* SUPPLIED ENTRIES *
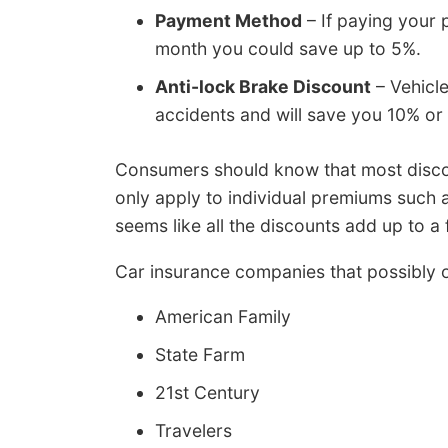
Payment Method
– If paying your 
month you could save up to 5%.
Anti-lock Brake Discount
– Vehicle
accidents and will save you 10% or
Consumers should know that most discou
only apply to individual premiums such 
seems like all the discounts add up to a 
Car insurance companies that possibly o
American Family
State Farm
21st Century
Travelers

* EXERCISE GOAL *
Copy the data character for character, but drop all pictures from the copy.

* ANSWER TO THE EXERCISE *
Payment Method
– If paying your 
month you could save up to 5%.
Anti-lock Brake Discount
– Vehicle
accidents and will save you 10% or
Consumers should know that most discou
only apply to individual premiums such 
seems like all the discounts add up to a 
Car insurance companies that possibly o
American Family
State Farm
21st Century
Travelers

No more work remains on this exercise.